A instituição de crédito deve informar o cliente bancário dos fundamentos para a extinção do PERSI.
Mediador do Crédito
O cliente bancário que esteja a incumprir um contrato de crédito à habitação e seja igualmente mutuário de outros contratos de crédito pode beneficiar das garantias do PERSI por um período adicional de 30 dias caso solicite a intervenção do Mediador do Crédito nos 5 dias seguintes à extinção do PERSI.
Rede de apoio ao cliente bancário
Os clientes bancários com créditos em risco de incumprimento ou em atraso no pagamento das suas prestações podem obter informação, aconselhamento e acompanhamento junto da rede extrajudicial de apoio ao cliente bancário, a título gratuito.
A rede de apoio ao cliente bancário é constituída por entidades habilitadas e reconhecidas pela Direção-Geral do Consumidor.
Para mais informações sobre a rede de apoio, consulte o "Portal do Consumidor", em www.consumidor.pt.
Para outras informações sobre os regimes relativos ao incumprimento de contratos de crédito consulte o seu Balcão BPI, o Portal do Cliente Bancário, em http://clientebancario.bportugal.pt, e o portal "Todos Contam", em www.todoscontam.pt.

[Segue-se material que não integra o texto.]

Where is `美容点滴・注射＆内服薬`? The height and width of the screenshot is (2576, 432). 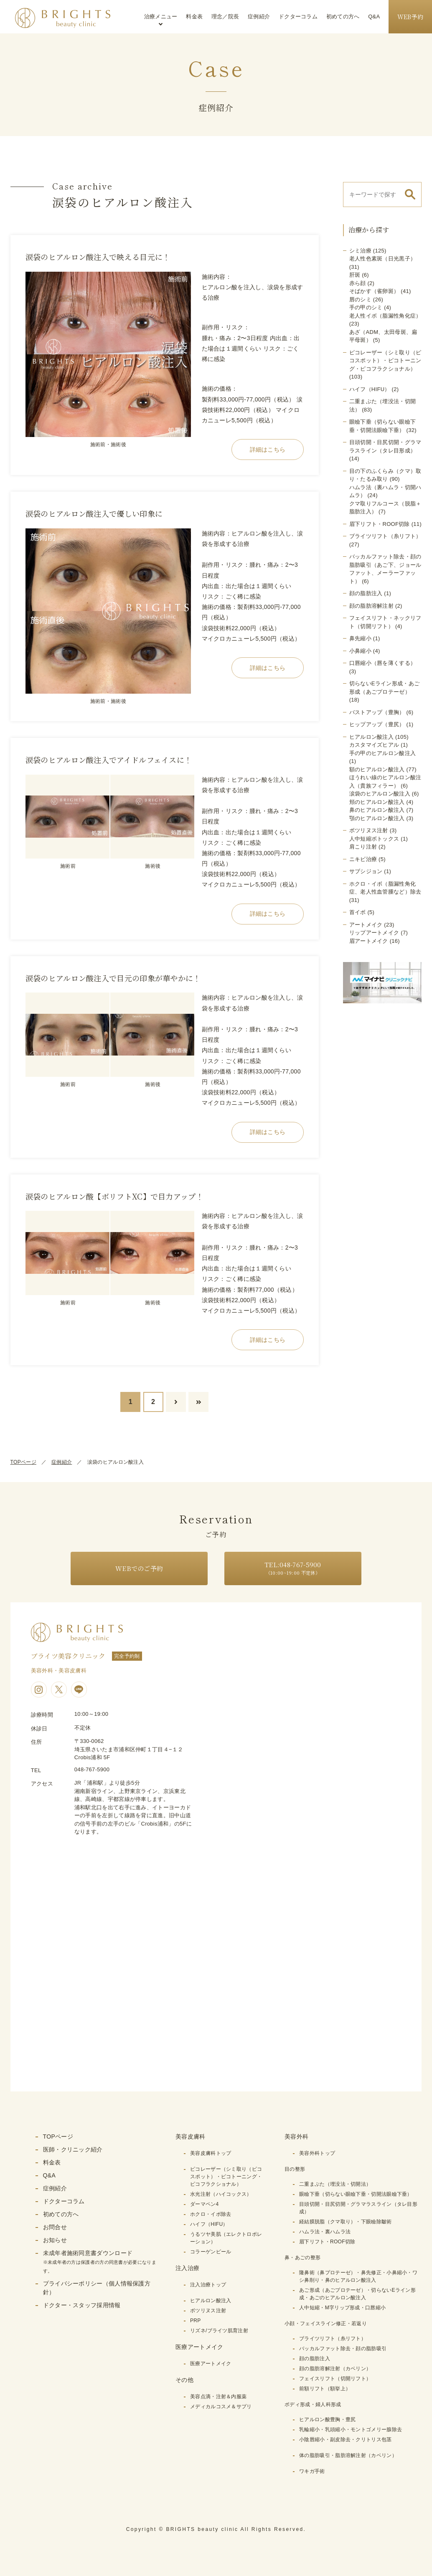
美容点滴・注射＆内服薬 is located at coordinates (218, 2396).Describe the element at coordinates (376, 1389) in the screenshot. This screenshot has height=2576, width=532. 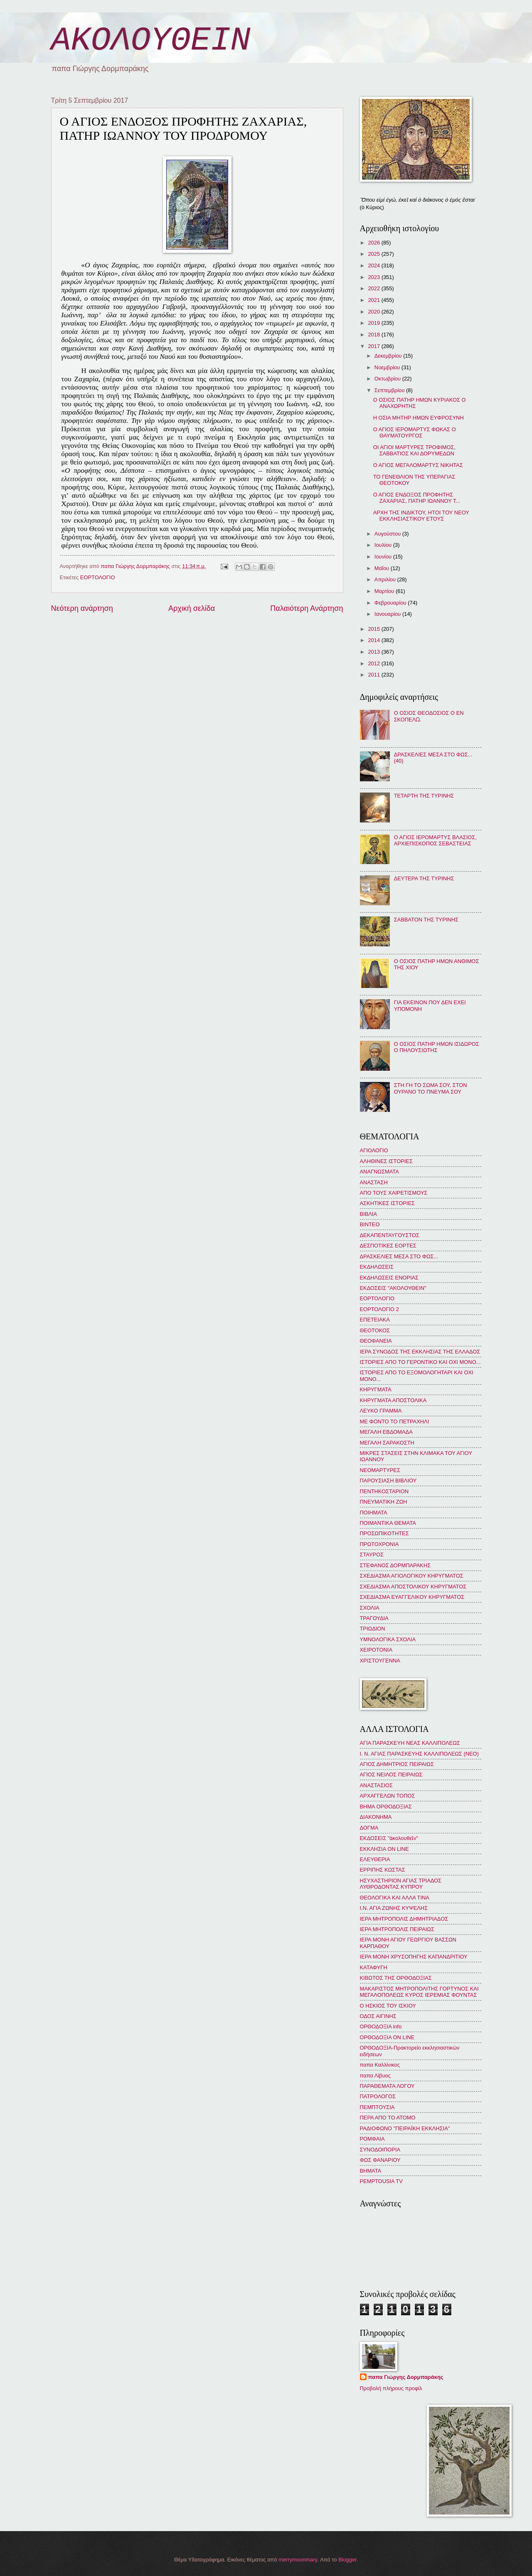
I see `ΚΗΡΥΓΜΑΤΑ` at that location.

3. A missiva visando a comunicação da extinção do PERSI, datada de 01.02.2022, tem como destinatário o aqui executado e, na parte que ora releva considerar, o seguinte teor:
«(…) Contrato de crédito não hipotecário nº ...02
Exmo(a). Senhor(a),
Informamos V. Exa. que, nos termos previstos no Decreto-Lei nº 227/2012 de 25 de Outubro, extingue-se na presente data o Procedimento Extrajudicial de Regularização de Situações de Incumprimento (PERSI) associado ao contrato de crédito acima indicado, por terem decorrido 91 dias após o seu início. (…)».
*****
III.2. – O mérito do recurso
Conforme decorre da decisão recorrida, e não é impugnado pelo Apelante, o contrato subjacente à emissão da livrança dada à execução insere-se no âmbito do Decreto-Lei n.º 227/2012, de 25.10 (alterado pelo Decreto-Lei n.º 70-B/2021, de 06.08), nomeadamente face ao disposto no seu artigo 2.º, n.º 1, alínea c), aplicando-se-lhe por isso as obrigações decorrentes do PERSI, o que não foi sequer posto em causa pelo exequente, que juntou documentos destinados a demonstrar o cumprimento daquele procedimento relativamente ao aqui executado.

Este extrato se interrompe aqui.